La figure 2 nous livre les positions occupées par les jeux vidéo, en comparaison avec celles des jeux traditionnels. Chaque jeu se positionne sur les deux axes, ilinx-mimicry et agôn-alea. Les jeux traditionnels sont représentés par un cercle vide, les jeux vidéo par un cercle plein. La couleur de la figure représente la dimension ludus (bleu) et paidia (rouge).
Ce mode de classification fait ainsi apparaître deux résultats principaux. Les jeux vidéo se font leur apparition dans un premier espace qui correspond à l’alliance de la compétition, du vertige, et de la règle. Tetris (Pajitnov, 1984) apparaît ainsi dans la zone de la voltige et Space Invaders (Taito, 1978) dans celle de la boxe (ce qui n’est pas sans rappeler l’importance du martèlement dans cette forme de jeu). Cet espace correspond à l’expérience de l’arcade : une forme de jeu compétitive (high score), dont l’opposant n’est pas forcément un humain, mais la machine elle-même qui accélère le système de jeu jusqu’à précipiter le game over. Pour obtenir d’autres jeux dans le même cadran, il faut que la composante de mimicry ne vienne pas concurrencer l’ilinx, ce qui fonctionne pour des titres qui privilégie des représentations minimalistes ou abstraites. De ce point de vue, un titre comme Super Hexagon (Cavanagh, 2012) pourrait représenter la quintessence du jeu d’arcade, entre la compétition et la voltige, précipitée du côté ludus.

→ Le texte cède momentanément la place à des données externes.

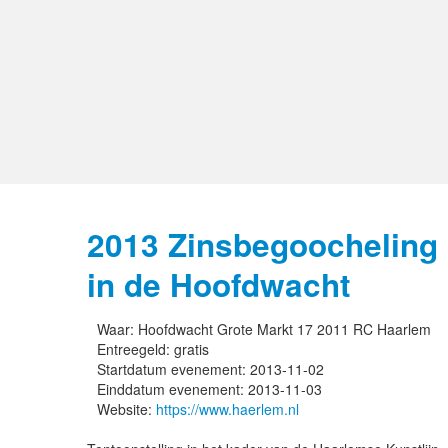
2013 Zinsbegoocheling
in de Hoofdwacht
Waar:
Hoofdwacht Grote Markt 17 2011 RC Haarlem
Entreegeld:
gratis
Startdatum evenement:
2013-11-02
Einddatum evenement:
2013-11-03
Website:
https://www.haerlem.nl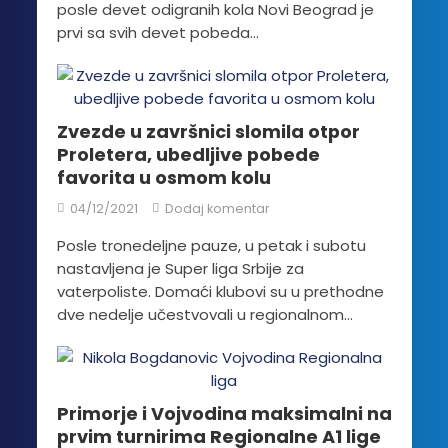
posle devet odigranih kola Novi Beograd je
prvi sa svih devet pobeda...
Zvezde u završnici slomila otpor
Proletera, ubedljive pobede
favorita u osmom kolu
04/12/2021
Dodaj komentar
Posle tronedeljne pauze, u petak i subotu
nastavljena je Super liga Srbije za
vaterpoliste. Domaći klubovi su u prethodne
dve nedelje učestvovali u regionalnom...
Primorje i Vojvodina maksimalni na
prvim turnirima Regionalne A1 lige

Cette expérience de l’arcade possède des affinités avec l’expérience du vertige mécanique du parc d’attraction. Elle s’offre comme un résidu industriel de l’extase de l’ilinx, dans les termes Caillois. Tout se passe ici, comme si les jeux vidéo prélevaient de l’expérience du sport la dimension du geste à la rupture, du vertige, de l’acrobatie. La machine de calcul soumet le joueur à l’objectivité de la mesure, en même temps qu’elle accélère le système de jeu jusqu’à des cadences inhumaines (Sudnow, 1983). Le calcul n’est pas utilisé ici pour produire ou reproduire une expérience du calcul et de la maîtrise, pour entraîner le joueur vers ce rapport à la vitesse, au mouvement et à l’extase que Jaucourt discernait déjà dans le comportement ludique.

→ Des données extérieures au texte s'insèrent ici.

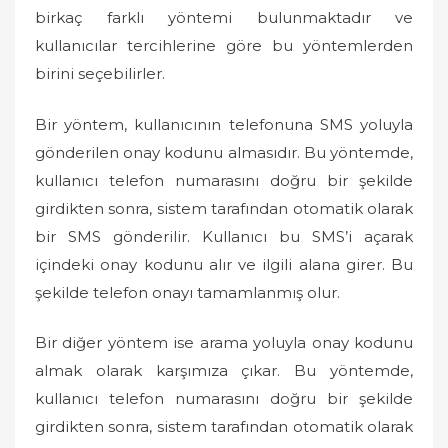
birkaç farklı yöntemi bulunmaktadır ve
kullanıcılar tercihlerine göre bu yöntemlerden
birini seçebilirler.
Bir yöntem, kullanıcının telefonuna SMS yoluyla
gönderilen onay kodunu almasıdır. Bu yöntemde,
kullanıcı telefon numarasını doğru bir şekilde
girdikten sonra, sistem tarafından otomatik olarak
bir SMS gönderilir. Kullanıcı bu SMS’i açarak
içindeki onay kodunu alır ve ilgili alana girer. Bu
şekilde telefon onayı tamamlanmış olur.
Bir diğer yöntem ise arama yoluyla onay kodunu
almak olarak karşımıza çıkar. Bu yöntemde,
kullanıcı telefon numarasını doğru bir şekilde
girdikten sonra, sistem tarafından otomatik olarak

La deuxième zone qu’occupent les jeux vidéo paraît plus massive sur nos codages. Elle constitue l’ouverture d’un espace original. Si l’alliance agôn-ludus-ilinx peut se rapprocher de pratiques sportives intensifiées, à la manière des « sports extrêmes », l’alliance de la mimicry et du ludus, de la simulation par les règles, ouvre une forme d’expérience nouvelle. Les seuls jeux à l’occuper préalablement relevaient chez Caillois du théâtre ou des jeux de construction. La puissance de calcul de l’ordinateur a démultiplié les possibles des jeux de construction, en produisant des formes de fiction nouvelles régulée par le calcul (Boyer, 2015). Il est intéressant de constater que la valse apparaît dans cette zone de combinaison de jeu réglé à dominante de faire semblant, ce qui évoque la dimension d’exécution d’une partition rythmique qui accompagne la découverte des univers de jeux vidéo.

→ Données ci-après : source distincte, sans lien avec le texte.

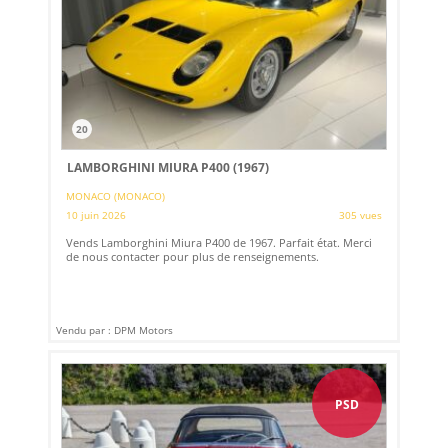
20
LAMBORGHINI MIURA P400 (1967)
MONACO (MONACO)
10 juin 2026
305 vues
Vends Lamborghini Miura P400 de 1967. Parfait état. Merci
de nous contacter pour plus de renseignements.
Vendu par : DPM Motors
PSD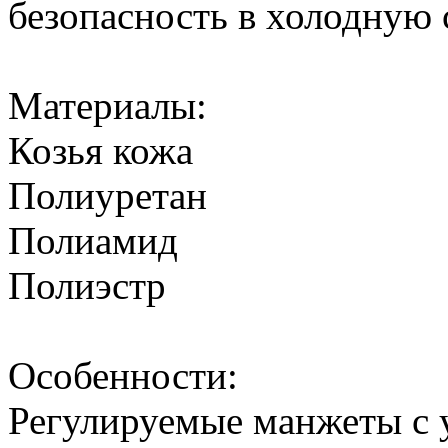
безопасность в холодную 
Материалы:
Козья кожа
Полиуретан
Полиамид
Полиэстр
Особенности:
Регулируемые манжеты с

L’alliance de la fiction et de la règle ouvre ainsi à d’autres manières de jouer le jeu de la fiction (Schaeffer, 1999 ; Lavocat, 2016). Mais derrière les atours de la fiction, règles et programmes affleurent, offrant à l’activité du joueur une nouvelle forme d’« estime des apparences », à la recherche des scripts d’action exigés par le programme. Le joueur n’est plus seulement celui qui pratique la « suspension volontaire d’incrédulité », mais celui qui adopte la position de l’ingénieur-système simondonien, qui s’assure de maintenir les opérations des agents machiniques dans un milieu favorable, sans les précipiter vers le bug ou l’échec (Triclot, 2011, p. 29).
Dans les deux cas, l’usage de l’ordinateur conduit à des formes ludiques qui renouvellent l’expérience de la transe (arcade) et du masque (simulation). Le calcul mécanique n’est pas tant utilisé comme prolongement du calcul ludique à l’ancienne que pour la production de formes d’expériences nouvelles, et qui reviennent selon les termes de la socio-histoire de Caillois à produire les formes les plus archaïques du jeu avec la machine de la rationalisation. Le calcul mécanique ne prolonge pas seulement le calcul ludique, mais il ouvre le jeu vers des dimensions nouvelles, qui semblent à l’opposé de la rationalité calculatoire (Triclot, 2016).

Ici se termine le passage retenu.